Canopea avait déjà travaillé sur une position de la Fédération en 2008 et a décidé de la remettre le métier cette année. Bienvenue aux contributions de tous horizons !

Réponses au petit jeu : une table – qui se trouve sous la mannequin – et un sac à main Desigual porté par la rappeuse argentine Nathi Peluso…

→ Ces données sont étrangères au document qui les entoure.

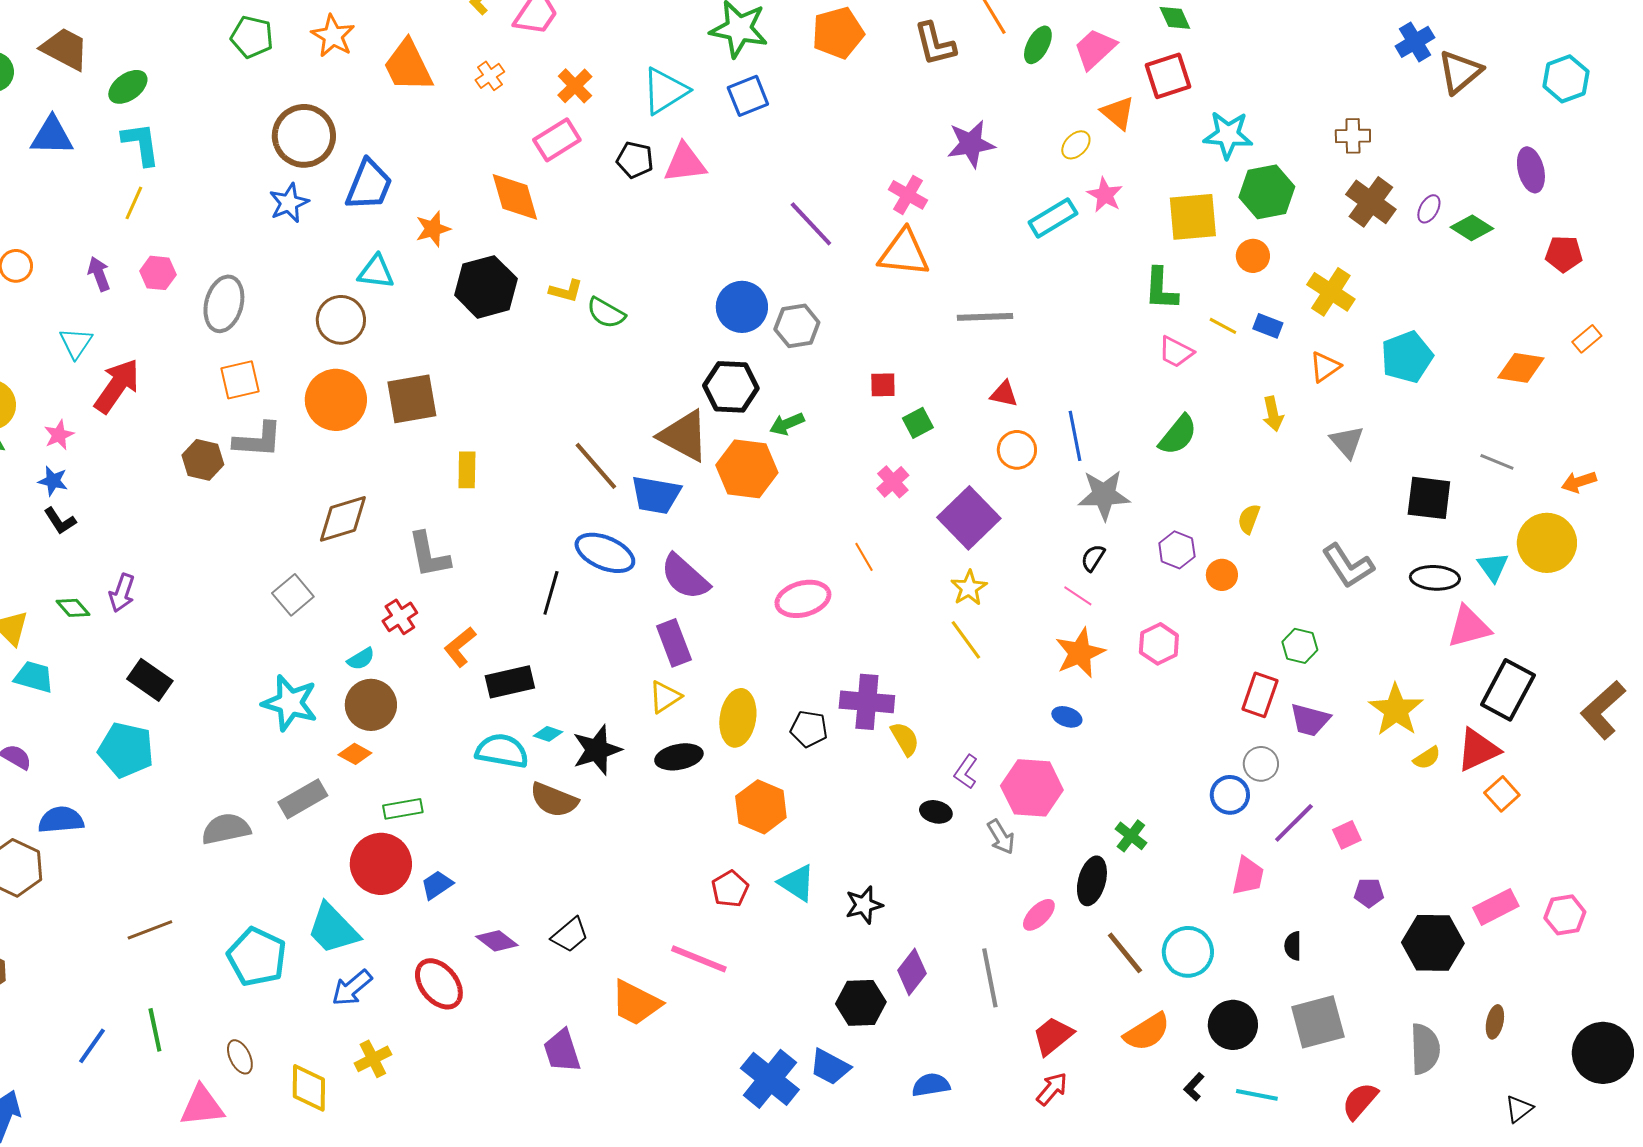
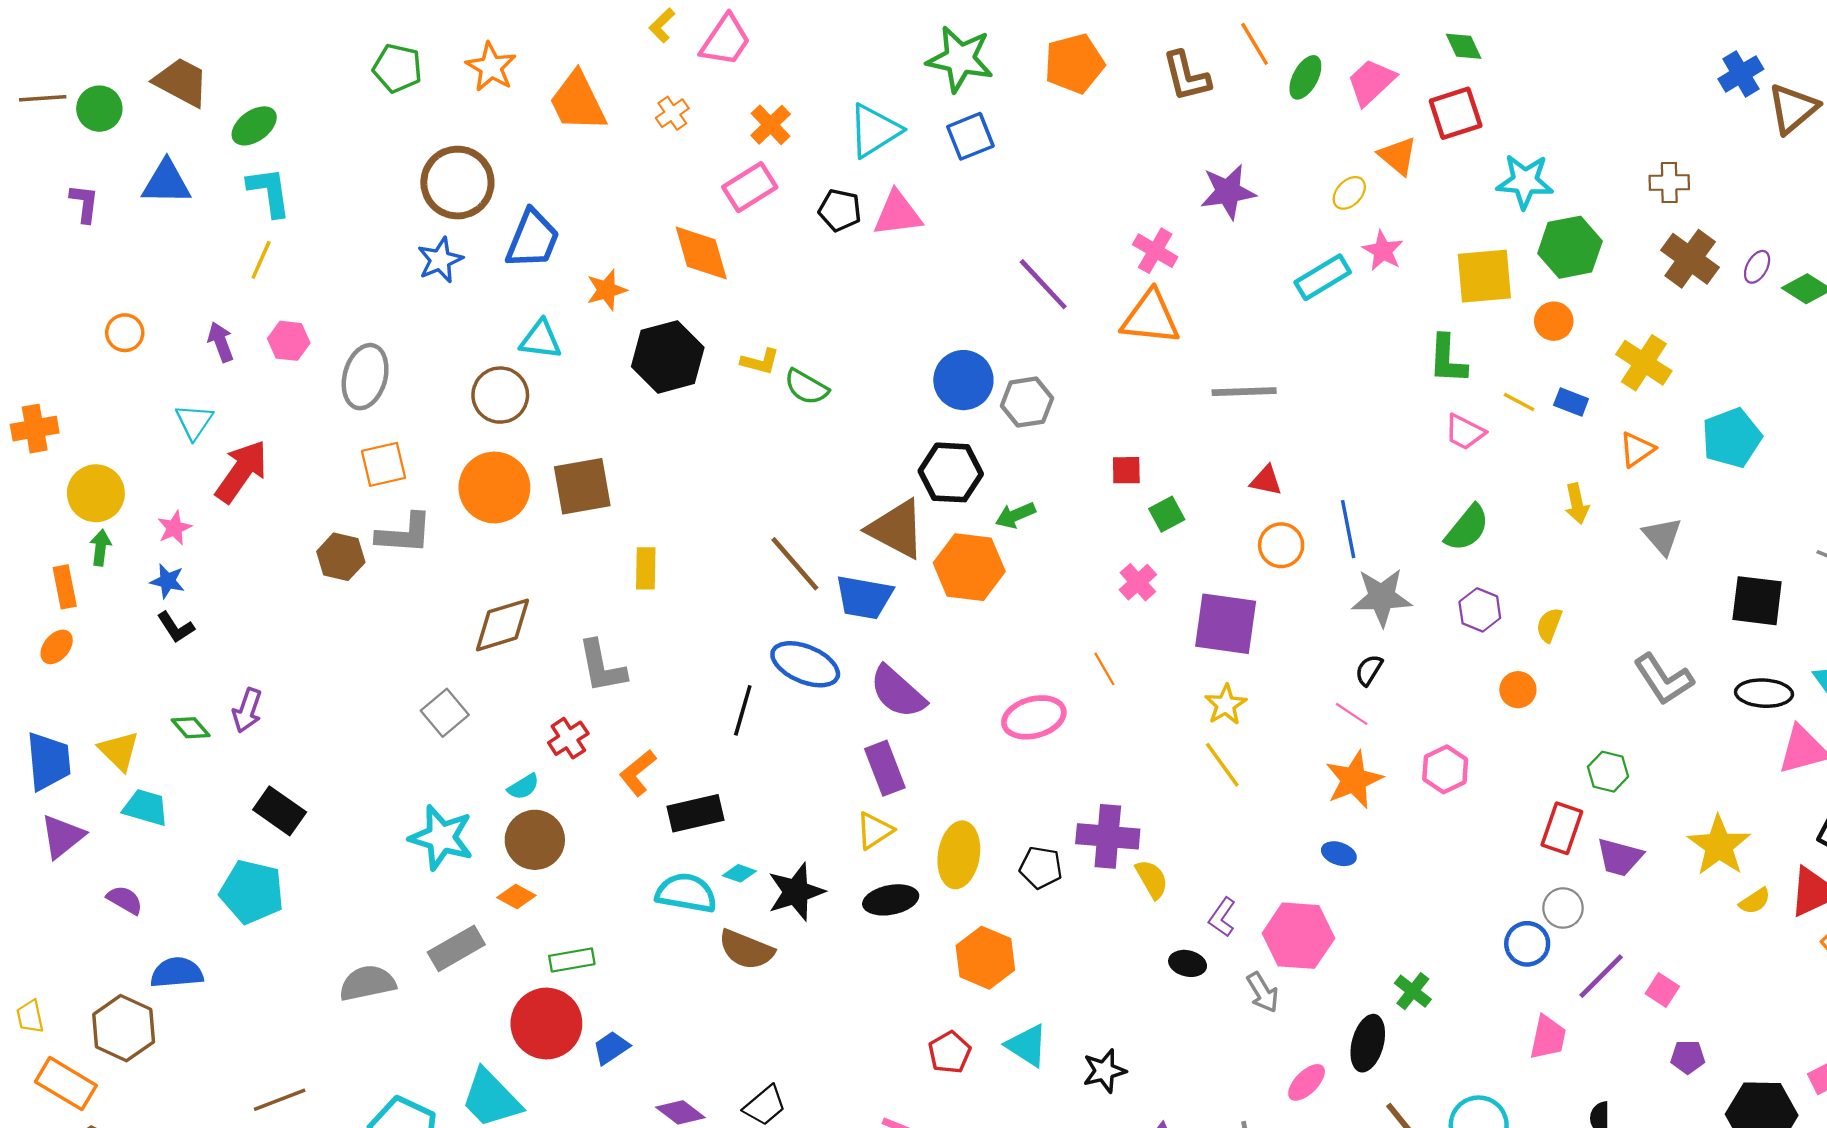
purple square: (969, 518) -> (1226, 624), turned -38
purple hexagon: (1177, 550) -> (1480, 610), moved
pink square: (1347, 835) -> (1662, 990), turned -32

Et une dernière Pause pub ! –

Une campagne de dénonciation de la publicité pour le secteur aérien par l’excellent projet badvertising.

– Fin de la pause –


  1. Déclic, Le Tournant – produit par Arnaud Ruyssen intitulé Paul Magnette attendu au Tournant https://auvio.rtbf.be/emission/declic-le-tournant-23265, 1:00:12 => 1:01:48
  2. Interdiction pour le tabac sur fond du dossier Francorchamps (dans lequel PS et MR se sont acharnés sur Ecolo) et interdiction également de ce qui n’est pas en vente libre : médicaments, armes… Il y a aussi quelques régulations (sans interdiction) de certains produits.
  3. Pensons par exemple aux publicités pour les fast food et les sodas et à l’obésité qui augmente dramatiquement et constitue un coût important à la sécurité sociale
  4. La communication commerciale à l’ère de la sobriété ; Taxer la publicité pour consommer autrement, étude menée par l’association Communication et Démocratie et par l’Institut Veblen pour les réformes économiques avec le soutien financier de l’ADEME, 2022.
  5. Une partie d’entre elles sont issues de La communication commerciale à l’ère de la sobriété ; Taxer la publicité pour consommer autrement, étude menée par l’association Communication et Démocratie et par l’Institut Veblen pour les réformes économiques avec le soutien financier de l’ADEME, 2022.